2) That the HSCIC develops one clear, simple, efficient and transparent process for the management of all data releases.
3) That the HSCIC implements a robust audit function, which will enable ongoing scrutiny of how data is being used, stored and deleted by those receiving it.
4) That the HSCIC publishes its policy, process and governance for the release of data.
5) That the HSCIC ensures there is clear, transparent and timely decision making, via the appropriate governance for all data releases, and that all decisions are documented and published on its website.
6) That the HSCIC implements a robust record keeping approach and that the details of all data releases (including the purpose for which they are released) are made available on its website.
7) That the HSCIC develops one Data Sharing Agreement, which is used for all releases of data, and which includes clear sanctions for any breaches.
8) That the HSCIC actively pursues a technical solution to allow access to data, without the need to release data out of the HSCIC to external organisations.

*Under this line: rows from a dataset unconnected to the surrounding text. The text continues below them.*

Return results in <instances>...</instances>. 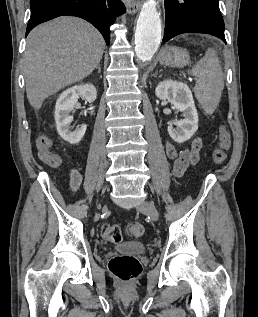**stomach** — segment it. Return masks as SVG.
<instances>
[{
  "mask_svg": "<svg viewBox=\"0 0 258 317\" xmlns=\"http://www.w3.org/2000/svg\"><path fill=\"white\" fill-rule=\"evenodd\" d=\"M159 60L164 66H185L189 62V52L180 46H166L161 50Z\"/></svg>",
  "mask_w": 258,
  "mask_h": 317,
  "instance_id": "0dacf381",
  "label": "stomach"
}]
</instances>
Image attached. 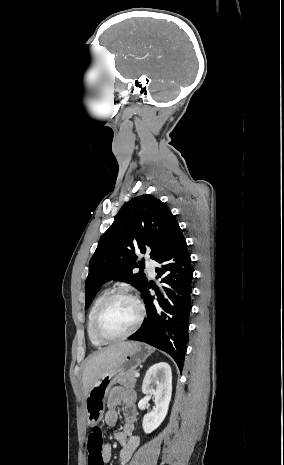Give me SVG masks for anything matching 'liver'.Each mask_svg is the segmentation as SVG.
Returning <instances> with one entry per match:
<instances>
[{
	"label": "liver",
	"mask_w": 284,
	"mask_h": 465,
	"mask_svg": "<svg viewBox=\"0 0 284 465\" xmlns=\"http://www.w3.org/2000/svg\"><path fill=\"white\" fill-rule=\"evenodd\" d=\"M133 343H117L107 349H103L97 355H91L88 359L82 373V385L84 395L87 397L94 383L98 381L101 375H106L111 369H116L120 365L125 353L132 349Z\"/></svg>",
	"instance_id": "1"
}]
</instances>
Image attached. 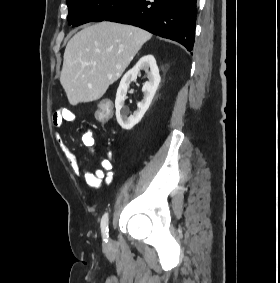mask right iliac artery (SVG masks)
I'll return each instance as SVG.
<instances>
[{"mask_svg":"<svg viewBox=\"0 0 280 283\" xmlns=\"http://www.w3.org/2000/svg\"><path fill=\"white\" fill-rule=\"evenodd\" d=\"M108 213H105L101 219V232L104 238V241H108Z\"/></svg>","mask_w":280,"mask_h":283,"instance_id":"1","label":"right iliac artery"}]
</instances>
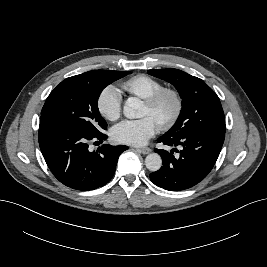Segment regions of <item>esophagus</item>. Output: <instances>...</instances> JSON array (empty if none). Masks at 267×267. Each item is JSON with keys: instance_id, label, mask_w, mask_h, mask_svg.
Segmentation results:
<instances>
[{"instance_id": "obj_1", "label": "esophagus", "mask_w": 267, "mask_h": 267, "mask_svg": "<svg viewBox=\"0 0 267 267\" xmlns=\"http://www.w3.org/2000/svg\"><path fill=\"white\" fill-rule=\"evenodd\" d=\"M139 152H141L142 154H149L151 152V149L148 147H144V148H138L137 149Z\"/></svg>"}]
</instances>
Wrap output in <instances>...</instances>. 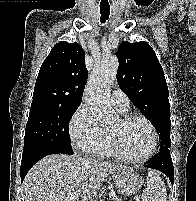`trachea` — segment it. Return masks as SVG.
<instances>
[{
	"instance_id": "obj_1",
	"label": "trachea",
	"mask_w": 196,
	"mask_h": 201,
	"mask_svg": "<svg viewBox=\"0 0 196 201\" xmlns=\"http://www.w3.org/2000/svg\"><path fill=\"white\" fill-rule=\"evenodd\" d=\"M100 14H101V17H100L101 23H105L110 15V7L100 6Z\"/></svg>"
}]
</instances>
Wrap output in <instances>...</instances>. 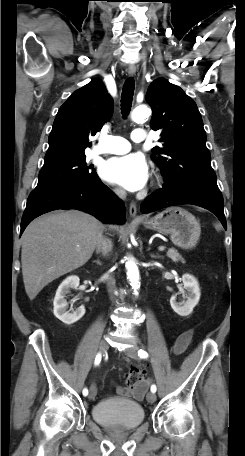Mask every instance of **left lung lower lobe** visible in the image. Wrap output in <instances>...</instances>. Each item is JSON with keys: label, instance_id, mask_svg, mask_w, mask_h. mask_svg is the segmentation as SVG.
Segmentation results:
<instances>
[{"label": "left lung lower lobe", "instance_id": "1", "mask_svg": "<svg viewBox=\"0 0 245 456\" xmlns=\"http://www.w3.org/2000/svg\"><path fill=\"white\" fill-rule=\"evenodd\" d=\"M193 204L214 213L226 228L224 201L217 187L208 185H184L166 182L162 189L157 190L141 204L142 213H150L174 205Z\"/></svg>", "mask_w": 245, "mask_h": 456}]
</instances>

9) That the HSCIC quarterly Register of all data releases includes the number of law enforcement agencies’ person tracing requests processed by the National Back Office. The Register will also include all data being released under NHS IC data sharing agreements, ensuring it is providing a comprehensive account to the public of all data being shared.The Guardian comments that
One set of records – which included a decade's worth of hospital data with patients' partial postcodes and partial date of birth, including month and year as well as gender, dates of admission, diagnosis, speciality, and treatment – went to French multinational reinsurer Scor. Another similar data set went to the UK subsidiary of the Reinsurance Group of America. Both were used to set "reinsurance premiums" for insuring critical illness conditions.
Another reinsurer Millman obtained two years of patient care data – detailing NHS number, age at start of hospital spell, gender, partial postcode, dates of admission, diagnosis, speciality, and treatment – to be used as part of a product sold to customers.
.... There was also apparent confirmation that a centralised database could be accessed by police to locate individuals. There were 12,733 "accepted and approved" approaches to the NHS, which led to 3,104 leads for officers. The HSCIC has said it will now report every quarter on requests from law enforcement, stressing that the data only reveals the location of the nearest GP and would only be given for investigations into serious crimes.